My favorite bug: segfaults in Java
Update: Two years later, I wrote a more detailed version of this article: My favorite bug: segfaults in Java (redux).
I’ve told this story orally a number of times, but realized that I have never written it down. This is my favorite bug story; it might not be my hardest bug, but it is the one I most like to tell.
The context
In 2012, I was a Senior programmer on the FIRST Robotics Competition team 1024. For the unfamiliar, the relevant part of the setup is that there are 2 minute and 15 second matches in which you have a 120 pound robot that sometimes runs autonomously, and sometimes is controlled over WiFi from a person at a laptop running stock “driver station” software and modifiable “dashboard” software.
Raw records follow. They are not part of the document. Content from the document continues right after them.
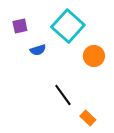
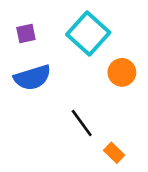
blue semicircle: (38, 50) -> (32, 78), moved, size x1.8

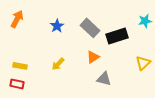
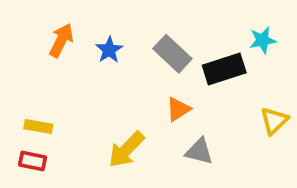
orange arrow: (17, 19) -> (61, 40), moved
cyan star: (145, 21) -> (263, 40), moved
yellow arrow: (58, 64) -> (126, 150), moved, size x1.5

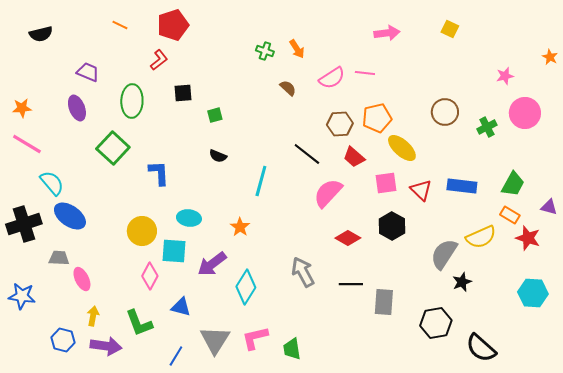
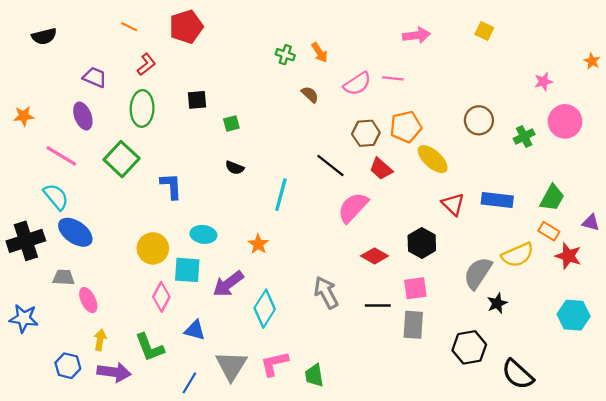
red L-shape: (159, 60) -> (146, 64), moved
pink line: (27, 144) -> (61, 156), moved
pink square: (386, 183) -> (415, 288), moved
That year, we mostly used the dashboard software to allow the human driver and operator to monitor sensors on the robot, one of them being a video feed from a web-cam mounted on it. This was really easy because the new standard dashboard program had a click-and drag interface to add stock widgets; you just had to make sure the code on the robot was actually sending the data.
That’s great, until when debugging things, the dashboard would suddenly vanish. If it was run manually from a terminal (instead of letting the driver station software launch it), you would see a core dump indicating a segmentation fault.
This wasn’t just us either; I spoke with people on other teams, everyone who was streaming video had this issue. But, because it only happened every couple of minutes, and a match is only 2:15, it didn’t need to run very long, they just crossed their fingers and hoped it didn’t happen during a match.
The dashboard was written in Java, and the source was available (under a 3-clause BSD license), so I dove in, hunting for the bug. Now, the program did use Java Native Interface to talk to OpenCV, which the video ran through; so I figured that it must be a bug in the C/C++ code that was being called. It was especially a pain to track down the pointers that were causing the issue, because it was hard with native debuggers to see through all of the JVM stuff to the OpenCV code, and the OpenCV stuff is opaque to Java debuggers.
Eventually the issue lead me back into the Java code—there was a
native pointer being stored in a Java variable; Java code called the
native routine to free()
the structure, but then tried to
feed it to another routine later. This lead to difficulty again—tracking
objects with Java debuggers was hard because they don’t expect the
program to suddenly segfault; it’s Java code, Java doesn’t segfault, it
throws exceptions!
With the help of println()
I was eventually able to see
that some code was executing in an order that straight didn’t make
sense.
The bug
The issue was that Java was making an unsafe optimization (I never bothered to figure out if it is the compiler or the JVM making the mistake, I was satisfied once I had a work-around).
Java was doing something similar to tail-call optimization with
regard to garbage collection. You see, if it is waiting for the return
value of a method m()
of object o
, and code in
m()
that is yet to be executed doesn’t access any other
methods or properties of o
, then it will go ahead and
consider o
eligible for garbage collection before
m()
has finished running.
That is normally a safe optimization to make… except for when a
destructor method (finalize()
) is defined for the object;
the destructor can have side effects, and Java has no way to know
whether it is safe for them to happen before m()
has
finished running.
The work-around
The routine that the segmentation fault was occurring in was something like:
public type1 getFrame() {
type2 child = this.getChild();
type3 var = this.something();
// `this` may now be garbage collected
return child.somethingElse(var); // segfault comes here
}
Where the destructor method of this
calls a method that
will free()
native memory that is also accessed by
child
; if this
is garbage collected before
child.somethingElse()
runs, the backing native code will
try to access memory that has been free()
ed, and receive a
segmentation fault. That usually didn’t happen, as the routines were
pretty fast. However, running 30 times a second, eventually bad luck
with the garbage collector happens, and the program crashes.
The work-around was to insert a bogus call to this to keep
this
around until after we were also done with
child
:
public type1 getFrame() {
type2 child = this.getChild();
type3 var = this.something();
type1 ret = child.somethingElse(var);
this.getSize(); // bogus call to keep `this` around
return ret;
}
Yeah. After spending weeks wading through though thousands of lines of Java, C, and C++, a bogus call to a method I didn’t care about was the fix.